Data items:

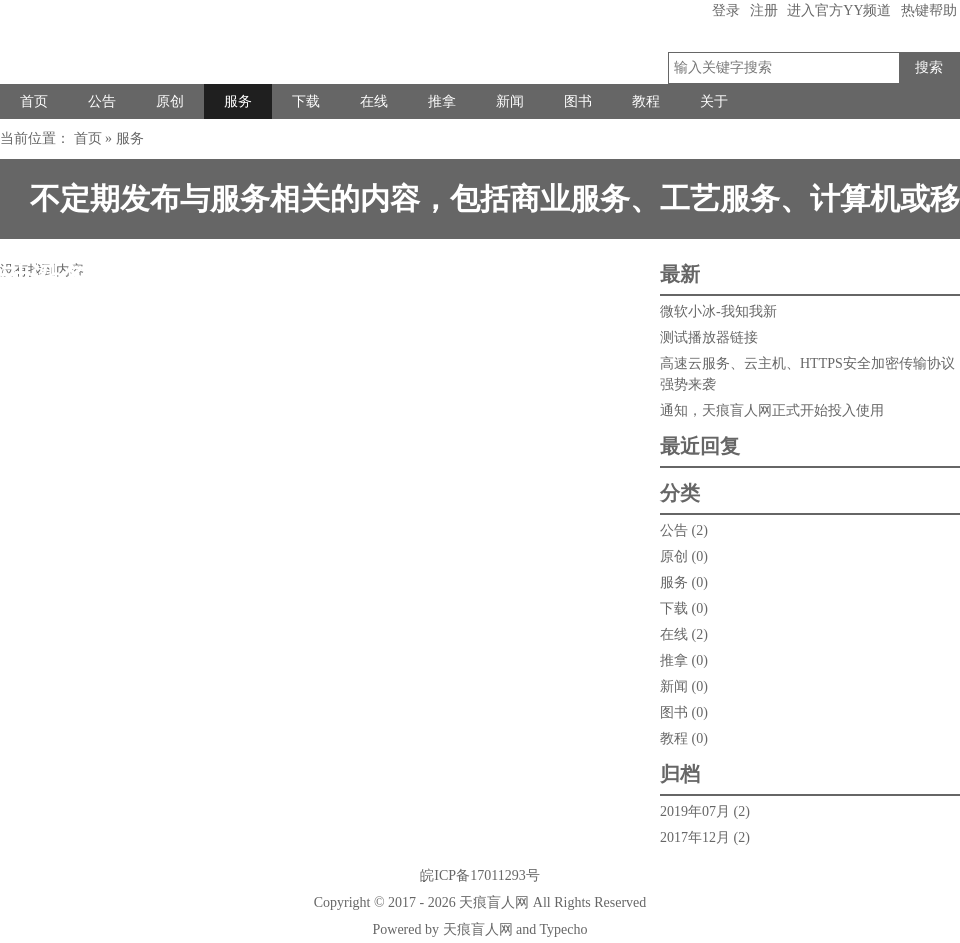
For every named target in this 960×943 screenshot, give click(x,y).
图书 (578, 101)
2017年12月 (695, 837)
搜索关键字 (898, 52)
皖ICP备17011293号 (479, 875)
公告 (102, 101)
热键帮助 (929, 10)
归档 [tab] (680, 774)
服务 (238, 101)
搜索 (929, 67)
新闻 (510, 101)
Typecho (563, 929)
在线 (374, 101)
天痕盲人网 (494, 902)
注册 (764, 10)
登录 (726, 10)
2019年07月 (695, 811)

> **Prompt**
What you return should match the records above word for word, minus the pictures.

> **Written response**
For every named target in this 960×943 screenshot, give click(x,y).
图书 (578, 101)
2017年12月 (695, 837)
搜索关键字 (898, 52)
皖ICP备17011293号 (479, 875)
公告 (102, 101)
热键帮助 (929, 10)
归档 [tab] (680, 774)
服务 (238, 101)
搜索 (929, 67)
新闻 (510, 101)
Typecho (563, 929)
在线 (374, 101)
天痕盲人网 (494, 902)
注册 (764, 10)
登录 (726, 10)
2019年07月 (695, 811)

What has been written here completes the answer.